I found floor reflections to definitely be a detriment to speakers which did not have low mounted woofers, or multiple woofers extending down to within close to the floor - it's the big deep dip at around ~200Hz which I think was bothering me. I filled in the floor bounce cancellation with a low mounted woofer and found a definite improvement in sound quality.
This was BEFORE I measured the speakers from the listening position and before I knew what "floor bounce cancellation" was.
Now, I did not do thorough double blind testing to actually be certain that I specifically dislike the floor bounce cancellation, but I did clearly prefer the solution which did not have it, and found in my general experience that one characteristic of speakers I prefer are ones which have a design that inherently limit or eliminate FBC.
I never found floor reflection to be an audible problem - except when I had seen a measurement of it beforehand 😉.
I found floor reflections to definitely be a detriment to speakers which did not have low mounted woofers, or multiple woofers extending down to within close to the floor - it's the big deep dip at around ~200Hz which I think was bothering me. I filled in the floor bounce cancellation with a low mounted woofer and found a definite improvement in sound quality.

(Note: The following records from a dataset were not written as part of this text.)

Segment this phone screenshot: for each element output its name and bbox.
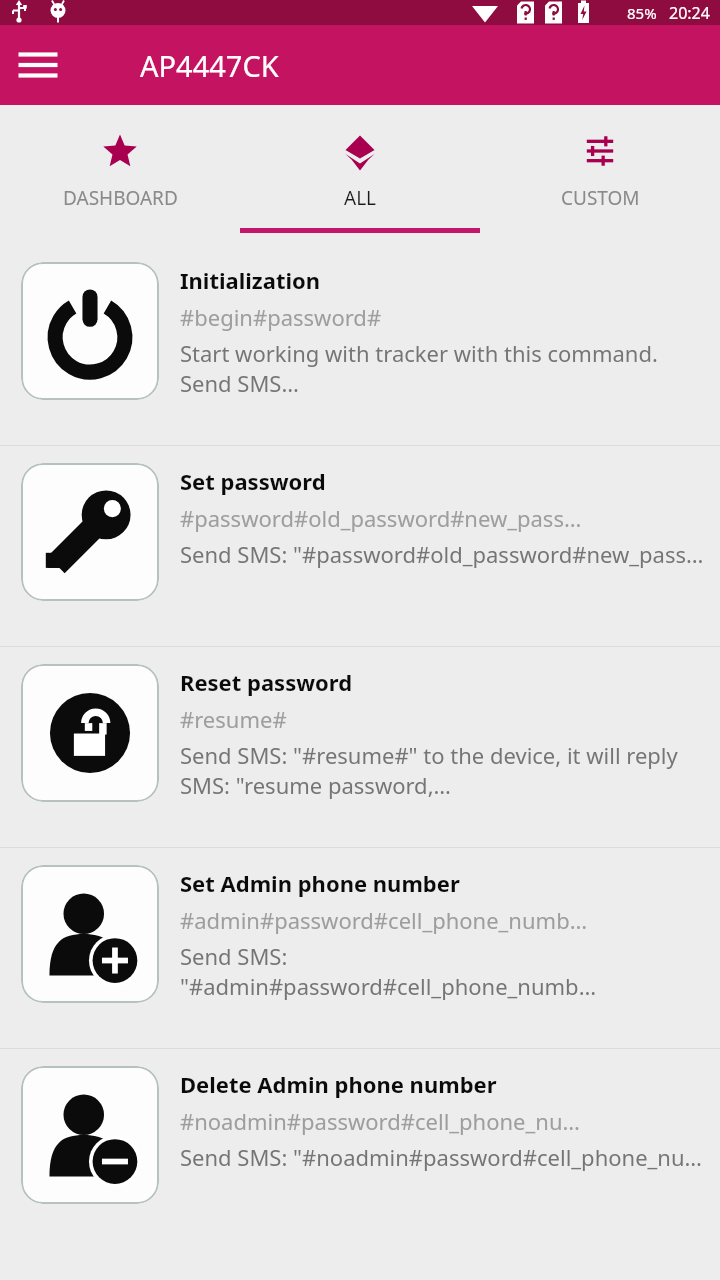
staticText: Send SMS: "#resume#" to the device, it w… xyxy=(180,740,708,801)
staticText: Start working with tracker with this com… xyxy=(180,338,708,399)
button[interactable]: DASHBOARD xyxy=(0,105,240,245)
staticText: #resume# xyxy=(180,704,287,734)
staticText: Send SMS: "#password#old_password#new_pa… xyxy=(180,539,704,569)
staticText: DASHBOARD xyxy=(63,185,178,211)
staticText: CUSTOM xyxy=(561,185,640,211)
staticText: Delete Admin phone number xyxy=(180,1069,497,1099)
staticText: #admin#password#cell_phone_numb… xyxy=(180,905,588,935)
staticText: 85% xyxy=(627,3,657,23)
button[interactable]: Set password xyxy=(0,446,720,646)
staticText: #password#old_password#new_pass… xyxy=(180,503,582,533)
staticText: #noadmin#password#cell_phone_nu… xyxy=(180,1106,580,1136)
staticText: Initialization xyxy=(180,265,321,295)
button[interactable]: Initialization xyxy=(0,245,720,445)
staticText: ALL xyxy=(344,185,377,211)
button[interactable]: Reset password xyxy=(0,647,720,847)
staticText: Set Admin phone number xyxy=(180,868,460,898)
staticText: Send SMS: "#noadmin#password#cell_phone_… xyxy=(180,1142,702,1172)
staticText: AP4447CK xyxy=(140,46,279,85)
button[interactable]: Set Admin phone number xyxy=(0,848,720,1048)
button[interactable]: Delete Admin phone number xyxy=(0,1049,720,1249)
staticText: #begin#password# xyxy=(180,302,382,332)
button[interactable]: ALL xyxy=(240,105,480,245)
button[interactable]: Open navigation menu xyxy=(16,43,60,87)
button[interactable]: CUSTOM xyxy=(480,105,720,245)
staticText: Send SMS: "#admin#password#cell_phone_nu… xyxy=(180,941,708,1002)
staticText: 20:24 xyxy=(669,2,710,24)
staticText: Set password xyxy=(180,466,326,496)
staticText: Reset password xyxy=(180,667,353,697)
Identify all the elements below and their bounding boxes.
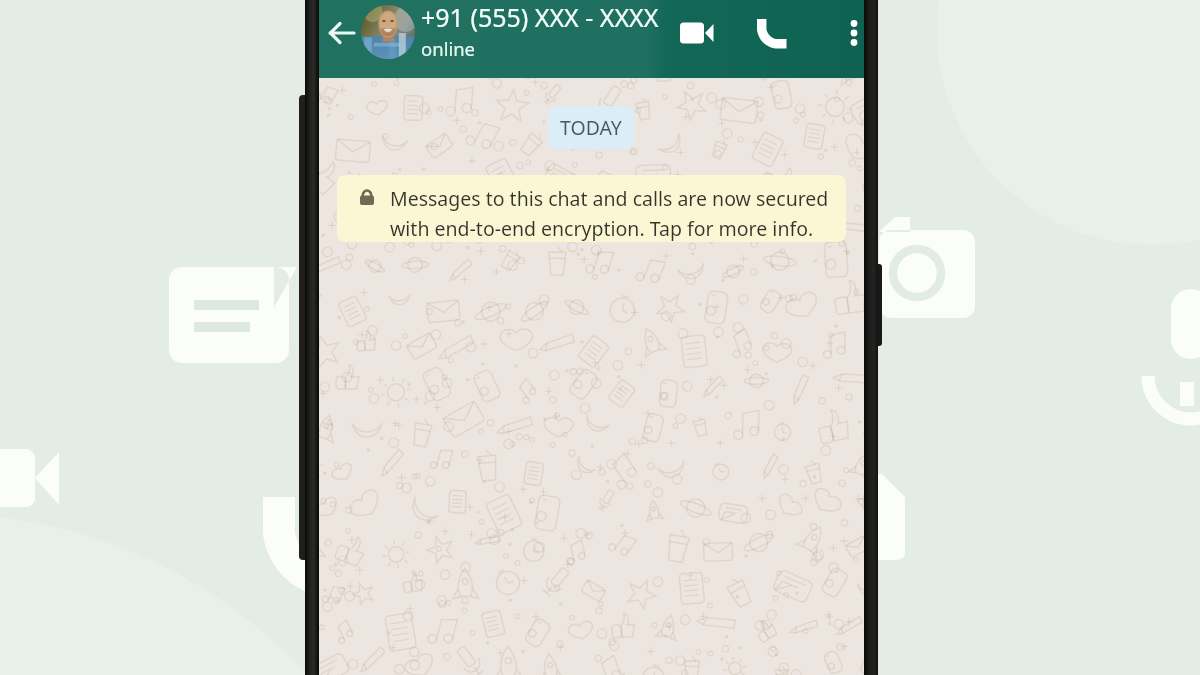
button[interactable]: Voice call <box>750 12 793 55</box>
button[interactable]: Messages to this chat and calls are now … <box>337 175 846 242</box>
staticText: with end-to-end encryption. Tap for more… <box>390 215 814 242</box>
button[interactable]: More options <box>833 12 864 54</box>
button[interactable]: Back <box>323 14 361 52</box>
button[interactable]: Video call <box>675 11 719 55</box>
button[interactable]: Profile photo <box>361 5 415 59</box>
staticText: Messages to this chat and calls are now … <box>390 185 829 212</box>
button[interactable]: TODAY <box>548 106 634 149</box>
staticText: online <box>421 36 476 61</box>
staticText: +91 (555) XXX - XXXX <box>421 0 659 34</box>
staticText: TODAY <box>560 114 622 141</box>
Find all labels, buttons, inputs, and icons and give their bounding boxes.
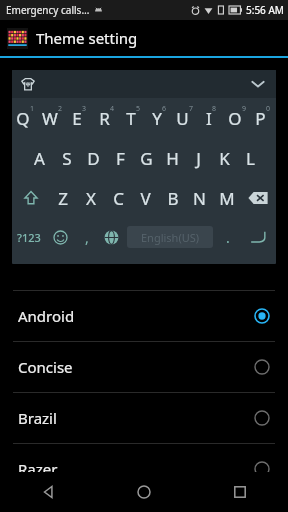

This was BEFORE I measured the speakers from the listening position and before I knew what "floor bounce cancellation" was.
Now, I did not do thorough double blind testing to actually be certain that I specifically dislike the floor bounce cancellation, but I did clearly prefer the solution which did not have it, and found in my general experience that one characteristic of speakers I prefer are ones which have a design that inherently limit or eliminate FBC.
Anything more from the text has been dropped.